Fear of undermining progress prompts decision as AIG chief exits
AIG chief executive Peter Hancock has resigned amid speculation that he would be forced out of the troubled company.
Hancock said that a lack of shareholder support had triggered his decision.
He said: “Without wholehearted shareholder support for my continued leadership, a protracted period of uncertainty could undermine the progress we have made and damage the interests of our policyholders, employees, regulators, debtholders, and shareholders.”
Hancock will remain at the company until a successor has been found. AIG said its board would conduct a “comprehensive” search for Hancock’s replacement.
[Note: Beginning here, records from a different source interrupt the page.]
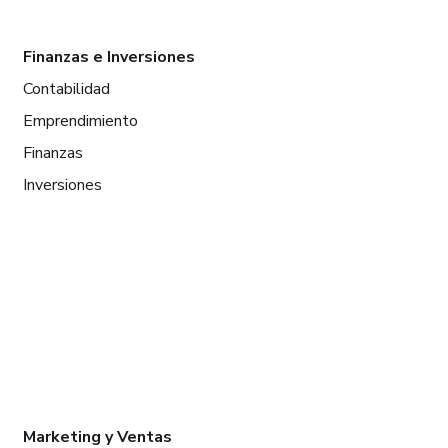
Finanzas e Inversiones
Contabilidad
Emprendimiento
Finanzas
Inversiones
Marketing y Ventas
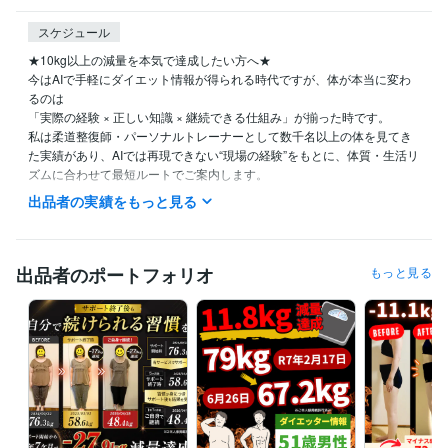
スケジュール
★10kg以上の減量を本気で達成したい方へ★

今はAIで手軽にダイエット情報が得られる時代ですが、体が本当に変わ
るのは

「実際の経験 × 正しい知識 × 継続できる仕組み」が揃った時です。

私は柔道整復師・パーソナルトレーナーとして数千名以上の体を見てき
た実績があり、AIでは再現できない“現場の経験”をもとに、体質・生活リ
ズムに合わせて最短ルートでご案内します。

出品者の実績をもっと見る
この時代のAIで管理を効率化しつつ、停滞期の突破やメンタル面のサポ
ートは人間の経験が必須。

本気で変わりたい方は、ぜひ一度ご相談ください。あなたの人生が変わ
る1ヶ月を全力でサポートします。

出品者のポートフォリオ
もっと見る
★ご購入ご検討の方へお知らせ★

ご購入についてご不明な点やご不安なことがありましたらお気軽にメッ
セージにてご連絡お待ちしております。

★対応スケジュール★

月〜金：早朝＋空いた時間に返信

土日祝：休日ですが、空いた時間に返信
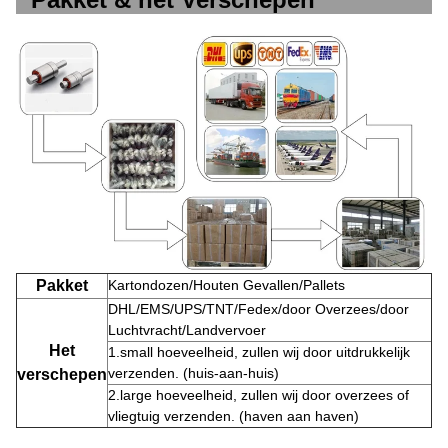
Pakket
Kartondozen/Houten Gevallen/Pallets
DHL/EMS/UPS/TNT/Fedex/door Overzees/door
Luchtvracht/Landvervoer
Het
1.small hoeveelheid, zullen wij door uitdrukkelijk
verzenden. (huis-aan-huis)
verschepen
2.large hoeveelheid, zullen wij door overzees of
vliegtuig verzenden. (haven aan haven)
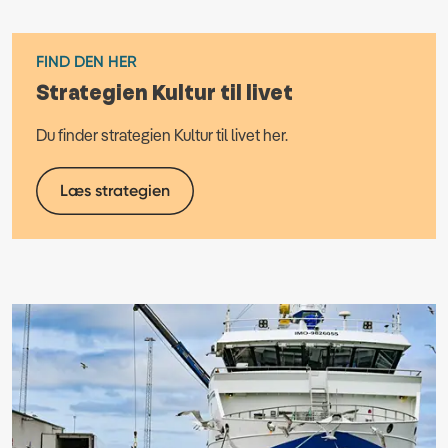
FIND DEN HER
Strategien Kultur til livet
Du finder strategien Kultur til livet her.
Læs strategien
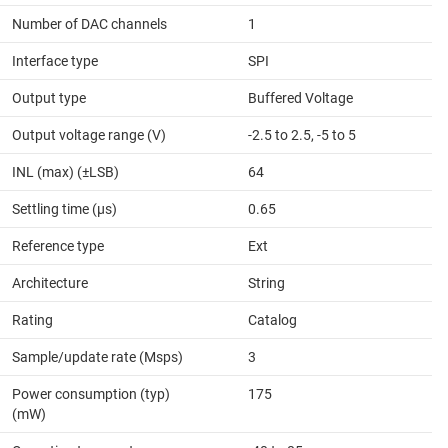
Number of DAC channels
1
Interface type
SPI
Output type
Buffered Voltage
Output voltage range (V)
-2.5 to 2.5, -5 to 5
INL (max) (±LSB)
64
Settling time (µs)
0.65
Reference type
Ext
Architecture
String
Rating
Catalog
Sample/update rate (Msps)
3
Power consumption (typ)
175
(mW)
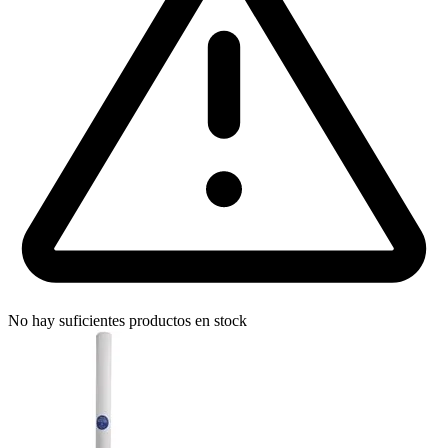
No hay suficientes productos en stock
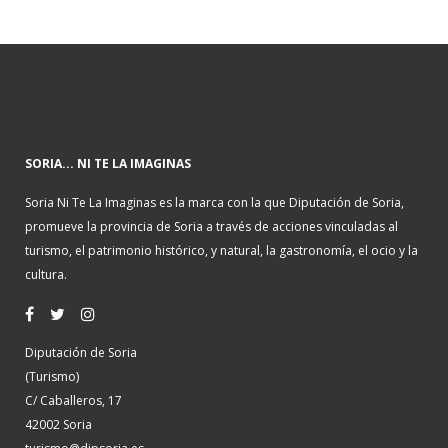
SORIA... NI TE LA IMAGINAS
Soria Ni Te La Imaginas es la marca con la que Diputación de Soria,
promueve la provincia de Soria a través de acciones vinculadas al
turismo, el patrimonio histórico, y natural, la gastronomía, el ocio y la
cultura.
Diputación de Soria
(Turismo)
C/ Caballeros, 17
42002 Soria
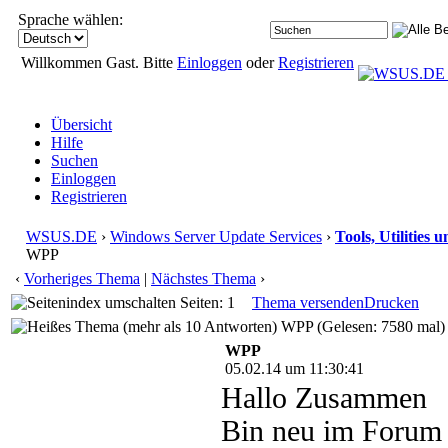
Sprache wählen:
Willkommen Gast. Bitte
Einloggen
oder
Registrieren
Übersicht
Hilfe
Suchen
Einloggen
Registrieren
WSUS.DE
›
Windows Server Update Services
›
Tools, Utilities
WPP
‹
Vorheriges Thema
|
Nächstes Thema
›
Seiten: 1
Thema versenden
Drucken
WPP (Gelesen: 7580 mal)
WPP
05.02.14 um 11:30:41
Hallo Zusammen
Bin neu im Forum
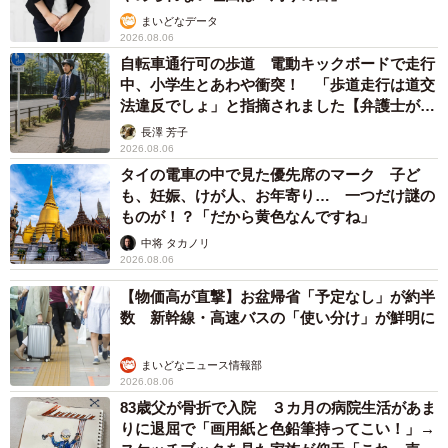
まいどなデータ
2026.08.06
自転車通行可の歩道 電動キックボードで走行
中、小学生とあわや衝突！ 「歩道走行は道交
5/8
法違反でしょ」と指摘されました【弁護士が解
診察台で荒ぶり過ぎてアヒルさん（口輪）をつけたこともありました
説】
長澤 芳子
（画像提供：柴犬ハナさん @87shiba87）
2026.08.06
タイの電車の中で見た優先席のマーク 子ど
ーー診察室ではものすごいムキ顔で唸っていたのに、帰り
も、妊娠、けが人、お年寄り… 一つだけ謎の
ものが！？「だから黄色なんですね」
にはもうニコニコ顔でしたね。
中将 タカノリ
2026.08.06
「イヤだったことは忘れて、自転車のカゴに乗せてもらい
【物価高が直撃】お盆帰省「予定なし」が約半
『楽ちん楽ちーん♡ルンルンルン♡』という気持ちだった
数 新幹線・高速バスの「使い分け」が鮮明に
のではないでしょうか」
まいどなニュース情報部
2026.08.06
83歳父が骨折で入院 ３カ月の病院生活があま
りに退屈で「画用紙と色鉛筆持ってこい！」→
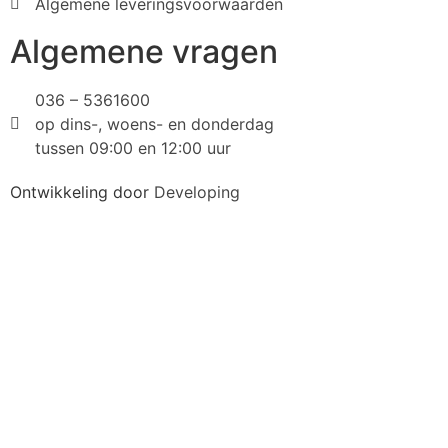
Algemene leveringsvoorwaarden
Algemene vragen
036 – 5361600
op dins-, woens- en donderdag
tussen 09:00 en 12:00 uur
Ontwikkeling door
Developing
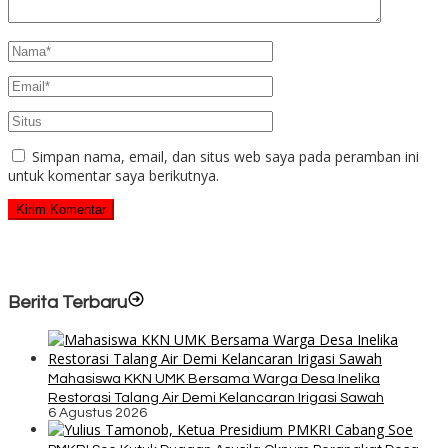
Simpan nama, email, dan situs web saya pada peramban ini
untuk komentar saya berikutnya.
Berita Terbaru
Mahasiswa KKN UMK Bersama Warga Desa Inelika
Restorasi Talang Air Demi Kelancaran Irigasi Sawah
6 Agustus 2026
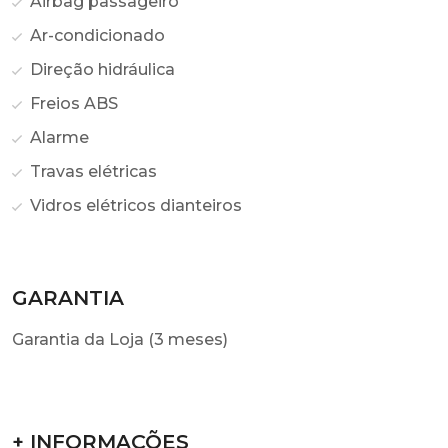
Airbag passageiro
Ar-condicionado
Direção hidráulica
Freios ABS
Alarme
Travas elétricas
Vidros elétricos dianteiros
GARANTIA
Garantia da Loja (3 meses)
+ INFORMAÇÕES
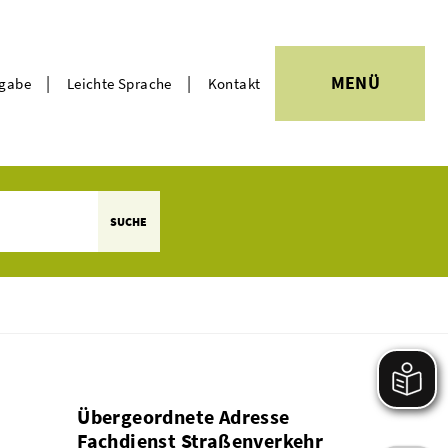
|
|
MENÜ
rgabe
Leichte Sprache
Kontakt
Themen
SUCHE
Übergeordnete Adresse
Fachdienst Straßenverkehr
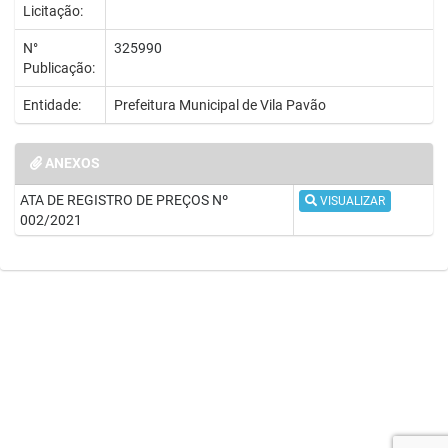
Licitação:
N°
325990
Publicação:
Entidade:
Prefeitura Municipal de Vila Pavão
ANEXOS
ATA DE REGISTRO DE PREÇOS Nº
VISUALIZAR
002/2021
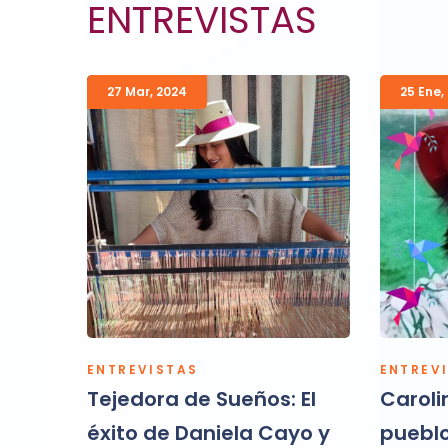
ENTREVISTAS
27 Mar
,
2024
25 Ene
,
ENTREVISTAS
ENTREV
pil
Tejedora de Sueños: El
Caroli
éxito de Daniela Cayo y
pueblo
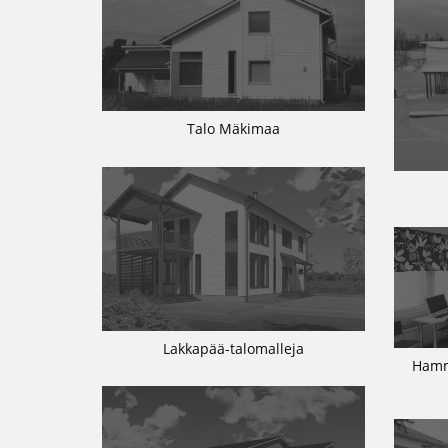
Talo Mäkimaa
Lakkapää-talomalleja
Hamm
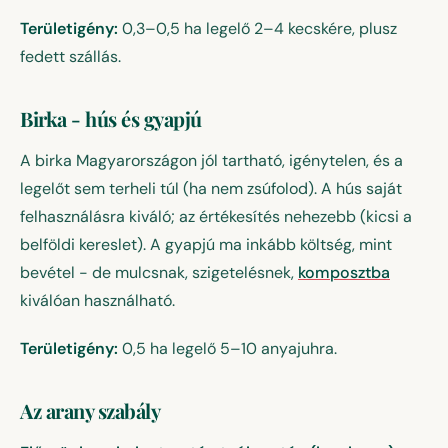
Területigény:
0,3–0,5 ha legelő 2–4 kecskére, plusz
fedett szállás.
Birka - hús és gyapjú
A birka Magyarországon jól tartható, igénytelen, és a
legelőt sem terheli túl (ha nem zsúfolod). A hús saját
felhasználásra kiváló; az értékesítés nehezebb (kicsi a
belföldi kereslet). A gyapjú ma inkább költség, mint
bevétel - de mulcsnak, szigetelésnek,
komposztba
kiválóan használható.
Területigény:
0,5 ha legelő 5–10 anyajuhra.
Az arany szabály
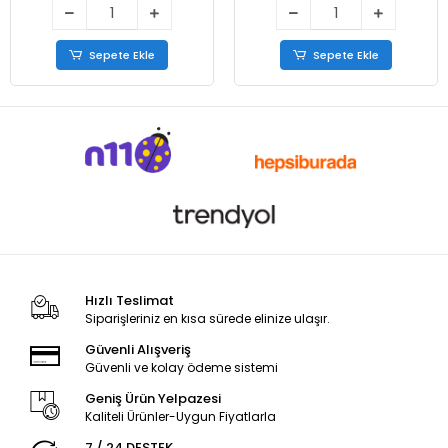
Sepete Ekle
Sepete Ekle
Hızlı Teslimat
Siparişleriniz en kısa sürede elinize ulaşır.
Güvenli Alışveriş
Güvenli ve kolay ödeme sistemi
Geniş Ürün Yelpazesi
Kaliteli Ürünler-Uygun Fiyatlarla
7 / 24 DESTEK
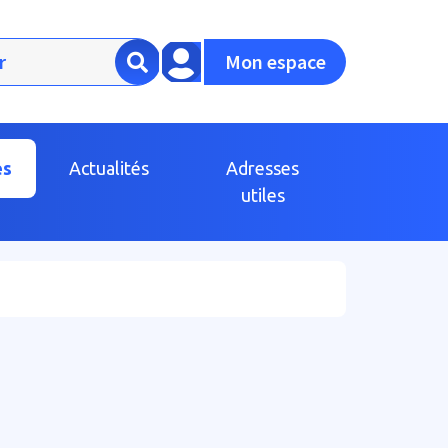
Mon espace
es
Actualités
Adresses
utiles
The AIG chief exits following speculation that Hancock would be forced out of the company because his turnaround plan was taking longer than thought.
AIG made a huge $3bn (£2.5bn) loss in the fourth quarter 2016, pushing the troubled insurer into an $849m loss for the full year.
Despite this, AIG chairman Douglas Steenland praised Hancock’s contribution since he took over as chief executive in September 2014.
Steenland said: “Peter’s accomplishments at AIG, including his role in the company’s turnaround and in driving shareholder value, are immeasurable. He tackled the company’s most complex issues, including the repayment of AIG’s obligations to the US Treasury in full and with a profit, and is leaving AIG as a strong, focused and profitable insurance company.
“The board thanks Peter for his many contributions.”